Certaines personnes refusent également de porter plainte. « La femme peut être entendue, mais sans être prête à porter plainte. Nous ouvrirons une enquête et le procureur décidera des conséquences pénales. Mais certains, après plusieurs heures de témoignage, ne veulent pas porter plainte», souligne-t-elle.
« Encore faut-il parvenir à récupérer leurs paroles. On se rend parfois compte qu’avant d’arriver chez nous, il y a eu des épisodes de violences…», souffle-t-elle. “Ils ont parfois tendance à banaliser les choses, une gifle, des insultes… C’est comme ça que l’emprise s’installe, et je leur rappelle que rien de tout ça n’est normal.”

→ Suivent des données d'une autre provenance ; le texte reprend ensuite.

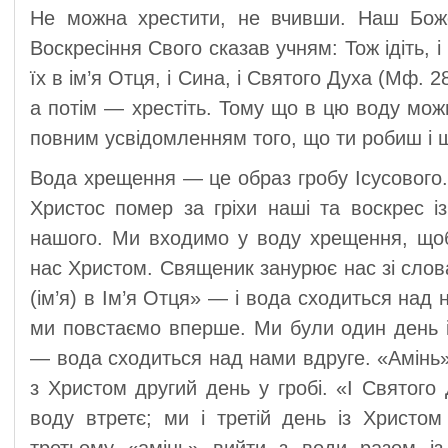
Не можна хрестити, не вчивши. Наш Бож
Воскресіння Свого сказав учням: Тож ідіть, і
їх в ім’я Отця, і Сина, і Святого Духа (Мф. 2
а потім — хрестіть. Тому що в цю воду можн
повним усвідомленням того, що ти робиш і щ
Вода хрещення — це образ гробу Ісусового. 
Христос помер за гріхи наші та воскрес 
нашого. Ми входимо у воду хрещення, щоб
нас Христом. Священик занурює нас зі сло
(ім’я) в Ім’я Отця» — і вода сходиться над
ми повстаємо вперше. Ми були один день із
— вода сходиться над нами вдруге. «Амінь
з Христом другий день у гробі. «І Святог
воду втретє; ми і третій день із Христом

– Les enfants, victimes collatérales –
Les enfants sont également de plus en plus pris en compte dans ces cas de violences domestiques. « Ils sont de plus en plus entendus dans le cadre de ces procédures, et il y a une prise en charge psychologique pour ces mineurs », assure Myriam Barreau.
Des soins essentiels, alors que chaque année, les féminicides laissent des dizaines d’orphelins traumatisés d’avoir vu leur père tuer leur mère ou découvrir son corps. Des protocoles féminicides organisent leur prise en charge en urgence mais ne sont pas encore étendus à l’ensemble du territoire.
En 2023, 124 enfants ont perdu leur mère à cause d’un fémicide. Parmi eux, 22 étaient présents et deux ont découvert le corps. En 2022, ils ont été 148, dont 38 témoins, à identifier les féminicides collectifs par compagnon ou ex.
«Je pense qu’il y a une prise de conscience de cette problématique, qui concerne aussi les hommes, qui représentent 15% des victimes de violences conjugales», estime Myriam Barreau. “Il ne faut plus qu’il y ait des ratés, à toute heure de la nuit, la victime sera accueillie ici”, insiste-t-elle.
La Réunion est le quatrième département de France le plus violent envers les femmes après la Seine-Saint-Denis, la Guyane et le Pas-de-Calais.
Selon les chiffres des forces de l’ordre, en moyenne 12 femmes victimes de violences se sont présentées chaque jour en 2023 dans un commissariat ou une brigade de gendarmerie de La Réuion pour porter plainte.
• Si vous êtes victime de violences conjugales, vous pouvez contacter le 3919, le numéro national de référence pour l’assistance téléphonique et l’orientation des femmes victimes de violences. Des conseillers sont disponibles 24h/24. La Réunion est le quatrième département français en termes de violences conjugales.